— Exercise —
Each line of the listing that includes the string "hoặc" needs to be located and copied.

— Information shown —

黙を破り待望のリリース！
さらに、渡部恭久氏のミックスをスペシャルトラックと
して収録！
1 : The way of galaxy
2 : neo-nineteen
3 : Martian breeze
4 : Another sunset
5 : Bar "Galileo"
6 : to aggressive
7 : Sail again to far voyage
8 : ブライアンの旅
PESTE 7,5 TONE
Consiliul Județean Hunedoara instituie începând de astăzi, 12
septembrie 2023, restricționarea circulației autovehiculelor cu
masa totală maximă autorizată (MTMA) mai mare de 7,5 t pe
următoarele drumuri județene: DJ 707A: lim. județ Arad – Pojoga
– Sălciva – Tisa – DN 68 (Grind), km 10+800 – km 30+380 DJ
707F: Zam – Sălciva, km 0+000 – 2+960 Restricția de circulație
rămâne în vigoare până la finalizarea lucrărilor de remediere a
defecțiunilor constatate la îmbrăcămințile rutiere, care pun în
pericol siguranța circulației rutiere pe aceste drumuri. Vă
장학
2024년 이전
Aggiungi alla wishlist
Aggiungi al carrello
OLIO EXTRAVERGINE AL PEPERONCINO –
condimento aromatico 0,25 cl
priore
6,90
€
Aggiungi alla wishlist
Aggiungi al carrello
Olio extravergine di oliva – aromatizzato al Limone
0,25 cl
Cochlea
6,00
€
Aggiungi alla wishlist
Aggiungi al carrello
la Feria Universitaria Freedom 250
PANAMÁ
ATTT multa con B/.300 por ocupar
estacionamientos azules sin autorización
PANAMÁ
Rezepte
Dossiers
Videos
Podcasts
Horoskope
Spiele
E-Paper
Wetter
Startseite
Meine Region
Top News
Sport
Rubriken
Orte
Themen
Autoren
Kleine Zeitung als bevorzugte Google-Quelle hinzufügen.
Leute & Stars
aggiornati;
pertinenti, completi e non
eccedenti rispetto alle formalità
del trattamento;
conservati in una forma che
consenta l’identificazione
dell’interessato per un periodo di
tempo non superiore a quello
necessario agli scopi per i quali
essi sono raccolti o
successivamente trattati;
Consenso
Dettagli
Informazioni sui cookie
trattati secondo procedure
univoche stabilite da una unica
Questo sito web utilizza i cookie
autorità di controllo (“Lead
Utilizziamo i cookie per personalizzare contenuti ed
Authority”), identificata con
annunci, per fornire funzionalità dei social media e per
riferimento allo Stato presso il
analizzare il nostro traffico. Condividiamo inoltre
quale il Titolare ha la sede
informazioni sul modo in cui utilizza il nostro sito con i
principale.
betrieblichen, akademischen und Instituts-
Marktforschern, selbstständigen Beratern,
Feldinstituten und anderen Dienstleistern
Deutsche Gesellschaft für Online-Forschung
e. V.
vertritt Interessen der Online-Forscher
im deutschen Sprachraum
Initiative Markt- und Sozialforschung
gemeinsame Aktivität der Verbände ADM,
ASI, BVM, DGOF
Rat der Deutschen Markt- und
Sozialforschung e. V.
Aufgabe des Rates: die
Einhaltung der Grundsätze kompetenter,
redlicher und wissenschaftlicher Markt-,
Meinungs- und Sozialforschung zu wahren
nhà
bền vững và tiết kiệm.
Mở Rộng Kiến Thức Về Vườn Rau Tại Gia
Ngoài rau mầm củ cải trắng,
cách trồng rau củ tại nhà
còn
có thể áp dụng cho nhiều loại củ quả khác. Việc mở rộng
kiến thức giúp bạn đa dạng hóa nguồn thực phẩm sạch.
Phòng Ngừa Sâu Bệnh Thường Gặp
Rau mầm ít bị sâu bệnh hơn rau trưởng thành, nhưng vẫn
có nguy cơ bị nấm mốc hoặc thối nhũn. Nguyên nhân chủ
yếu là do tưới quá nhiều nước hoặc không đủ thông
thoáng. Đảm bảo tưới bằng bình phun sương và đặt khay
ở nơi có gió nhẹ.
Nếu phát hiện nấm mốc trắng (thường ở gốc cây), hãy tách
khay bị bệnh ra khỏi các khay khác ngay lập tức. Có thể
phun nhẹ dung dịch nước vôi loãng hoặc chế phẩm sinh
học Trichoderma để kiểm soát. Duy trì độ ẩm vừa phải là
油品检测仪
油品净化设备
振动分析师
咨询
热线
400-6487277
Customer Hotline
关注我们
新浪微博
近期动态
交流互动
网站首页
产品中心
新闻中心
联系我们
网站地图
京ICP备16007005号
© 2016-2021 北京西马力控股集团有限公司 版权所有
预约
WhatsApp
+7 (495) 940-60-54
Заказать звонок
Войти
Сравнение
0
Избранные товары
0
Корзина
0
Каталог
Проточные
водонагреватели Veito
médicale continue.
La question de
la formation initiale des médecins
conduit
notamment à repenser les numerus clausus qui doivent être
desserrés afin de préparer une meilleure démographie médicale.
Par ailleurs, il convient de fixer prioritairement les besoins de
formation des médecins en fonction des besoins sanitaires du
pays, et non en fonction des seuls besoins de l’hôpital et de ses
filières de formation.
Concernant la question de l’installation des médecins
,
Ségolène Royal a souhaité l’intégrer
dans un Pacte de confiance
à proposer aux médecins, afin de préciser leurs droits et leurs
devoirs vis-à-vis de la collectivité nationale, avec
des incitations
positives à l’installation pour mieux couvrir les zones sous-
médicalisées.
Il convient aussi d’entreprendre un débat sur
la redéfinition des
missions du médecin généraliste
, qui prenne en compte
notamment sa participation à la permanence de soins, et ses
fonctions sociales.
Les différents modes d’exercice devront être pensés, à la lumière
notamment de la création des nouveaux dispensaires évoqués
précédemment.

— Finished exercise —
có nguy cơ bị nấm mốc hoặc thối nhũn. Nguyên nhân chủ
yếu là do tưới quá nhiều nước hoặc không đủ thông
phun nhẹ dung dịch nước vôi loãng hoặc chế phẩm sinh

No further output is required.